* Task to complete
Below are entries with pictures among them; reproduce exactly, and only, the lines from the one containing "justice or humanity, our usua" down to the one containing "information overload, the", without the pictures.

*** Opening Record set ***

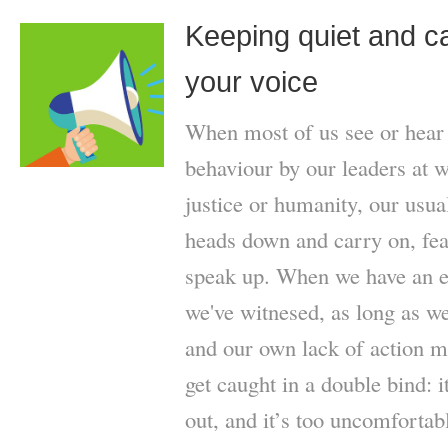
Keeping quiet and ca
your voice
When most of us see or hear 
behaviour by our leaders at wo
justice or humanity, our usua
heads down and carry on, fear
speak up. When we have an e
we've witnesed, as long as we 
and our own lack of action m
get caught in a double bind: 
out, and it’s too uncomfortab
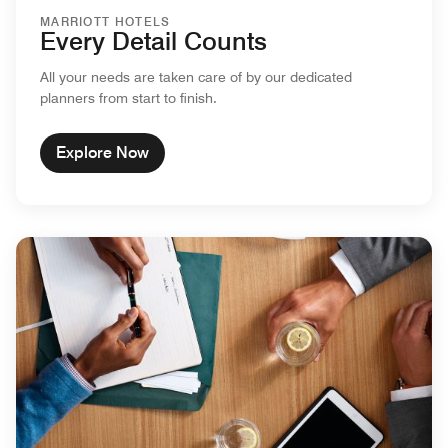
MARRIOTT HOTELS
Every Detail Counts
All your needs are taken care of by our dedicated
planners from start to finish.
Explore Now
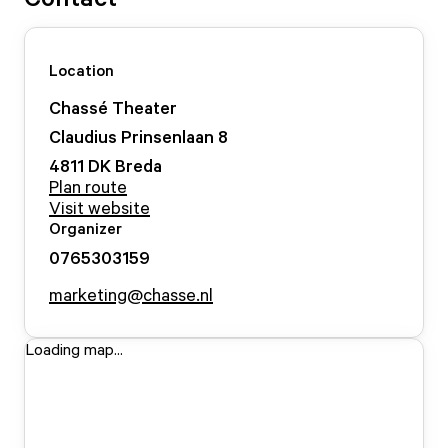
Location
Chassé Theater
Claudius Prinsenlaan
8
4811 DK
Breda
Plan route
Visit website
Organizer
0765303159
marketing@chasse.nl
Loading map...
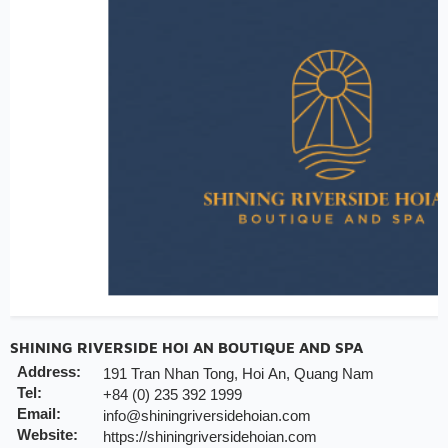
Early check-in/check-out subject availability
Free upgrade & set up welcome fruits as level dir
Note:
INCHAM members should present their membership card u
to redeem the offer
Valid till:
31 Dec 2025
SHINING RIVERSIDE HOI AN BOUTIQUE AND SPA
Address:
191 Tran Nhan Tong, Hoi An, Quang Nam
Tel:
+84 (0) 235 392 1999
Email:
info@shiningriversidehoian.com
Website:
https://shiningriversidehoian.com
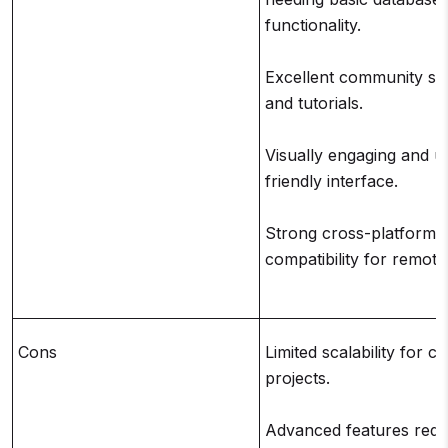
functionality.
Excellent community su
and tutorials.
Visually engaging and u
friendly interface.
Strong cross-platform
compatibility for remote
Cons
Limited scalability for 
projects.
Advanced features requ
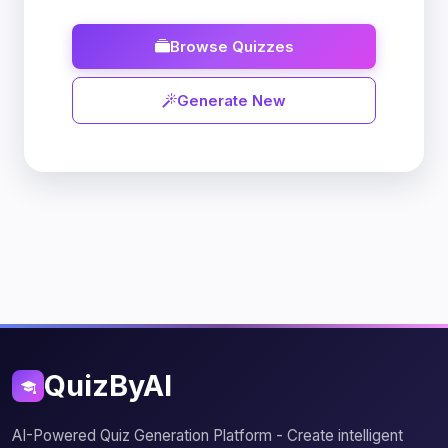
Browse Quizzes
Generate New
QuizByAI
AI-Powered Quiz Generation Platform - Create intelligent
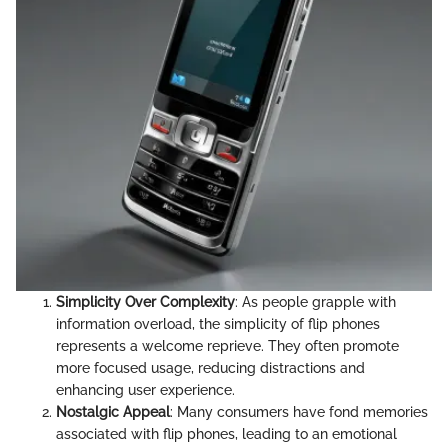
Simplicity Over Complexity
: As people grapple with
information overload, the simplicity of flip phones
represents a welcome reprieve. They often promote
more focused usage, reducing distractions and
enhancing user experience.
Nostalgic Appeal
: Many consumers have fond memories
associated with flip phones, leading to an emotional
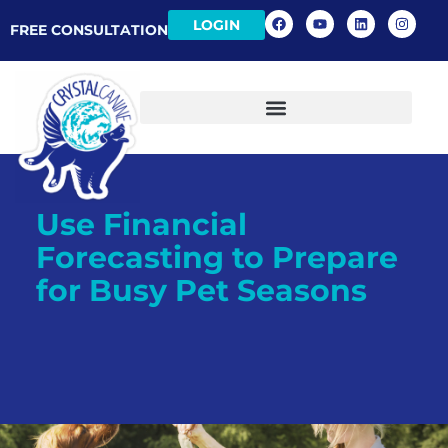
LOGIN
FREE CONSULTATION
Use Financial
Forecasting to Prepare
for Busy Pet Seasons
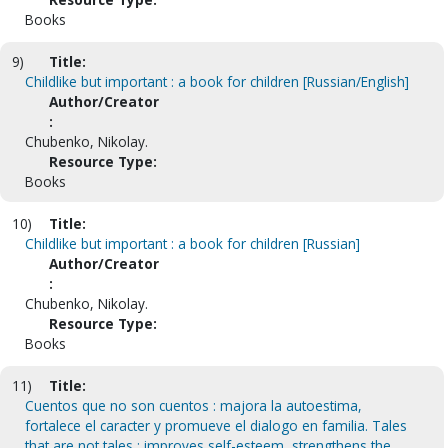
Books
9)
Title:
Childlike but important : a book for children [Russian/English]
Author/Creator
:
Chubenko, Nikolay.
Resource Type:
Books
10)
Title:
Childlike but important : a book for children [Russian]
Author/Creator
:
Chubenko, Nikolay.
Resource Type:
Books
11)
Title:
Cuentos que no son cuentos : majora la autoestima,
fortalece el caracter y promueve el dialogo en familia. Tales
that are not tales : improves self-esteem, strengthens the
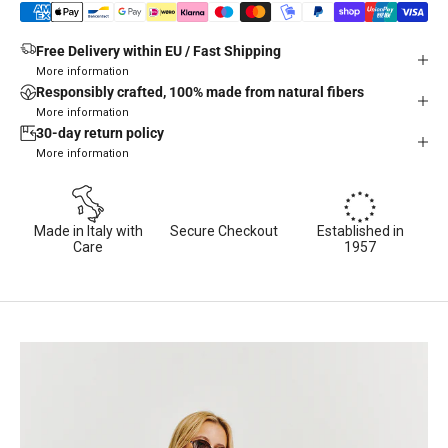
Free Delivery within EU / Fast Shipping
More information
Responsibly crafted, 100% made from natural fibers
More information
30-day return policy
More information
Made in Italy with
Secure Checkout
Established in
Care
1957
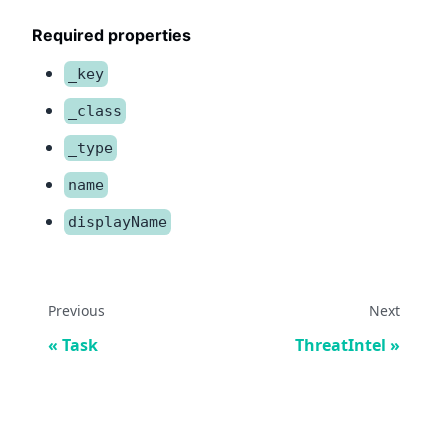
Required properties
_key
_class
_type
name
displayName
Previous
Next
Task
ThreatIntel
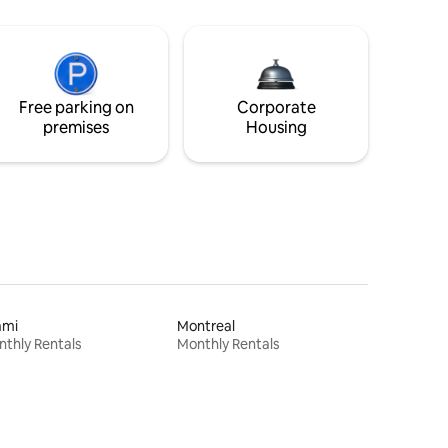
Free parking on
Corporate
premises
Housing
ami
Montreal
thly Rentals
Monthly Rentals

*** Closing Record set ***

* Exercise result
justice or humanity, our usua
heads down and carry on, fear
speak up. When we have an e
we've witnesed, as long as we 
and our own lack of action m
get caught in a double bind: 
out, and it’s too uncomfortab
MARRIOTT HOTELS
Every Detail Counts
All your needs are taken care of by our dedicated
planners from start to finish.
Explore Now
Location
Chassé Theater
Claudius Prinsenlaan
8
4811 DK
Breda
Plan route
Visit website
Organizer
0765303159
marketing@chasse.nl
Loading map...
Early check-in/check-out subject availability
Free upgrade & set up welcome fruits as level dir
Note:
INCHAM members should present their membership card u
to redeem the offer
Valid till:
31 Dec 2025
SHINING RIVERSIDE HOI AN BOUTIQUE AND SPA
Address:
191 Tran Nhan Tong, Hoi An, Quang Nam
Tel:
+84 (0) 235 392 1999
Email:
info@shiningriversidehoian.com
Website:
https://shiningriversidehoian.com
functionality.
Excellent community su
and tutorials.
Visually engaging and u
friendly interface.
Strong cross-platform
compatibility for remote
Cons
Limited scalability for 
projects.
Advanced features requ
Browse Quizzes
Generate New
QuizByAI
AI-Powered Quiz Generation Platform - Create intelligent
Simplicity Over Complexity
: As people grapple with
information overload, the simplicity of flip phones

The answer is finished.